Educational Goals / Teaching Points
The goal of this presentation is to educate radiologists on how to handle common medicolegal issues that arise with the initial AI implementation phase and subsequent diagnostic use. Specific workflow solutions for both the practice and individual radiologist will be illustrated through a series of three common discrepancy scenarios.

Key Anatomic/Physiologic Issues and Imaging Findings/Techniques
In case 1, a newly implemented AI system for case prioritization identifies a missed PE from an overnight read. An example systematic pathway for escalation of care is reviewed. In case 2, an enlarging suspicious lung nodule on a chest CT is detected by an AI algorithm. The AI also identified this nodule as measuring greater than 6 mm in a prior study that was not reported, potentially resulting in a delay in diagnosis. Professional considerations for reporting with a lens toward risk management are discussed.
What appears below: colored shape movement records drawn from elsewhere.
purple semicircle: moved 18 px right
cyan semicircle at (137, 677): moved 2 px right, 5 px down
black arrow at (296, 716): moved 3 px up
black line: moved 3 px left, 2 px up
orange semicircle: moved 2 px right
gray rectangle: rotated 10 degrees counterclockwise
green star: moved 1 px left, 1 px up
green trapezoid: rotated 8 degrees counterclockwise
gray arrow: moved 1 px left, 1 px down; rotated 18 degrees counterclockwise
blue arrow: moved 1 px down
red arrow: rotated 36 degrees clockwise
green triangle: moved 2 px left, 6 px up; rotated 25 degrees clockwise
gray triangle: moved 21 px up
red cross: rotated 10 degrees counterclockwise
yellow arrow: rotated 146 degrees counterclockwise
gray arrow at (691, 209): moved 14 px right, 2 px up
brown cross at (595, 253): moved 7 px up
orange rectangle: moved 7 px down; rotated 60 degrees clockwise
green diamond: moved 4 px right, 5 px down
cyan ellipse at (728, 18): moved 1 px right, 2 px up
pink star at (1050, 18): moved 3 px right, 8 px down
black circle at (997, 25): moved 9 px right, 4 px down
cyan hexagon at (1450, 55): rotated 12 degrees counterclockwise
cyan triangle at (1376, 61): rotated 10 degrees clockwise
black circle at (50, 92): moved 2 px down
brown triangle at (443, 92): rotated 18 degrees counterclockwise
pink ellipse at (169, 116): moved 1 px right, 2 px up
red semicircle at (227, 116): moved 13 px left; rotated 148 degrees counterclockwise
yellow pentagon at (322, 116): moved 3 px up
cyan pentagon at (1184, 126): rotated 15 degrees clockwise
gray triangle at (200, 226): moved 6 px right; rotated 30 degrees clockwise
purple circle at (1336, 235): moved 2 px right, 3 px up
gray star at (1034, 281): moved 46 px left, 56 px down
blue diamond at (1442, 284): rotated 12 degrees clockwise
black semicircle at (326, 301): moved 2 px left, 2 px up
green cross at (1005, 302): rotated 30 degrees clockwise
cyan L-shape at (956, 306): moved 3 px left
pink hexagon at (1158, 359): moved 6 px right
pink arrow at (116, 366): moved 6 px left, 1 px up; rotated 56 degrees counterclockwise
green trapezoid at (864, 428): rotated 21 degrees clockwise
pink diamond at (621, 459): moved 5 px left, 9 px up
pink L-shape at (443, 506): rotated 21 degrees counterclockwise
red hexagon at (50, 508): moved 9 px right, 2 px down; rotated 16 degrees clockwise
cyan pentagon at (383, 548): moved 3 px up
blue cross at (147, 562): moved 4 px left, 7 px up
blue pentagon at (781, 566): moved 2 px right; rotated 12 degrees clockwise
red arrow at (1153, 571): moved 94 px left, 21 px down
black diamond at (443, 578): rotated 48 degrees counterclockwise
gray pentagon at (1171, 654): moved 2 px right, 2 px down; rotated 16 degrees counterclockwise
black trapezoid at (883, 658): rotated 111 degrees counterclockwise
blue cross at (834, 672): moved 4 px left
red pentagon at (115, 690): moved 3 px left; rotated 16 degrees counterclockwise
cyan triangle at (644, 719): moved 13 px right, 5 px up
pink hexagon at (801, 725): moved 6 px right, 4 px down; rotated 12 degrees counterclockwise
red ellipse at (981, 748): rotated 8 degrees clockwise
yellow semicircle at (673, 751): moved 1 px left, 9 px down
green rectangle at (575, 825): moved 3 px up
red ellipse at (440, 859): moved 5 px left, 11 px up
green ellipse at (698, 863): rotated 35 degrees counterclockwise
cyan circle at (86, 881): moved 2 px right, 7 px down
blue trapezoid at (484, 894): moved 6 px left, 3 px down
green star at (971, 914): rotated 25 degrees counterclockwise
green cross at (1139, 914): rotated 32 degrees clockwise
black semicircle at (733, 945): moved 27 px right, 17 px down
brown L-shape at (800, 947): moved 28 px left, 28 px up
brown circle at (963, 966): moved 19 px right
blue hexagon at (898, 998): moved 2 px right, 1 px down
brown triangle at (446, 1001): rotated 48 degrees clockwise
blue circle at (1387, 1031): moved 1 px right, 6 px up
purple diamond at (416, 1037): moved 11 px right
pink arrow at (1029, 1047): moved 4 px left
In case 3, AI detects and characterizes a potential malignancy with high confidence. The radiologist does not agree. Several ways to document and save results are illustrated.

Conclusion
Although AI has the potential to improve the quality of care for patients, there are recurring scenarios that carry medicolegal risk. It is important for the radiologist to understand what to do when these situations occur and what workflow considerations should be documented to decrease departmental risk.